# noobie Lost internet connetion.

## dhdarka

After my 2nd try installing gentoo. I was not able to get pass my grub. So I went and install another linux os. See their was no internet. Then I look at another one to see if it was my OS... No.. Change out my ethernet cord. Still no Internet. So it look like I need to install gentoo... But how will I get back my Internet when I using a dhcp? This is the first time I have something like this happen to me. I have always used dhcp. I'm just not sure on how I will get this back.

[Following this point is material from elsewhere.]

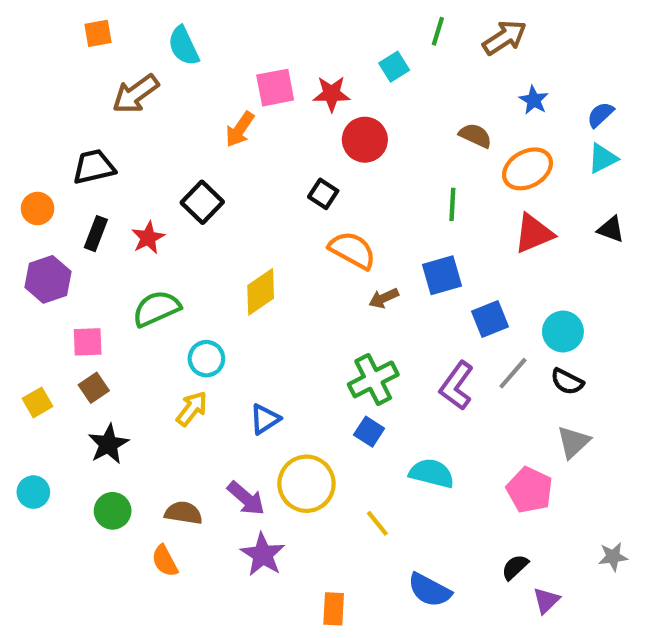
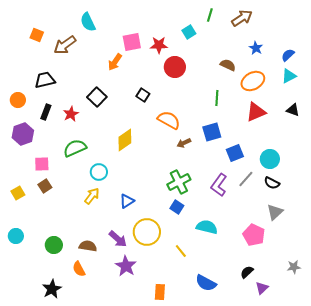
orange square: (98, 33) -> (37, 35), moved, turned 32
black square: (323, 194) -> (143, 95), moved
black star: (108, 444) -> (52, 289), moved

When I plug my ethernet cord back of my computer. I see organ light. Then there no light at all. 

ps:

Not sure what I did in my 2nd install of gentoo to have this happen to me.

----------

## Amity88

Was this problem present right from the start... ie with the gentoo live cd?

----------

## dhdarka

Sorry if this took me so long to reply. When I started livecd. Network device eth0 detected gave it a OK on. But when I try to do a ping test. it give me. unknown host www.google.com. I trying looking at the handbook to see if it will help. Did everything that not wireless. Using a ethernet cord. so I think it not detecting everything on my motherbaord.

----------

## Hu

That sounds like your /etc/resolv.conf was incorrect.  Normally, this should be configured for you by your DHCP client using information from your DHCP server.  Please boot that CD again and post the output of ifconfig -a ; nl -ba /etc/resolv.conf.  You may need to write it to a file and then post that file from another OS or transcribe the screen and post the transcript.

----------

## dhdarka

Will... When I enter the code. It fix my internet problem. Thanks! Do you still need me to post what happen. 

1  # Generated by dhcpcd form eth0

2  # /etc/resolv.conf.head can replace this line 

3  search home

4  namserver 192.168. etc.

5  # /etc/resolv.conf.tail can replace this line

Tested my ping. It seem to be working fine.

----------